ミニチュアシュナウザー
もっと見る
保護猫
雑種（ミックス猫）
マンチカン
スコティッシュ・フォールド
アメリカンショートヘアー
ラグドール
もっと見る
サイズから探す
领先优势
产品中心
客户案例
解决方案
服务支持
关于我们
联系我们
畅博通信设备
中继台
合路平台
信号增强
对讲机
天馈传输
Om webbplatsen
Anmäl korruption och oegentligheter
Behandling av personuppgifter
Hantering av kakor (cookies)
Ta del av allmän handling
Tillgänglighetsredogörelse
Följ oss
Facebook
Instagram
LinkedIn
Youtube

Problem to solve: The required output is each line from the one with "Behandling av personuppgifter" through the end of the material above, repeated exactly with both ends included.

Finished task:
Behandling av personuppgifter
Hantering av kakor (cookies)
Ta del av allmän handling
Tillgänglighetsredogörelse
Följ oss
Facebook
Instagram
LinkedIn
Youtube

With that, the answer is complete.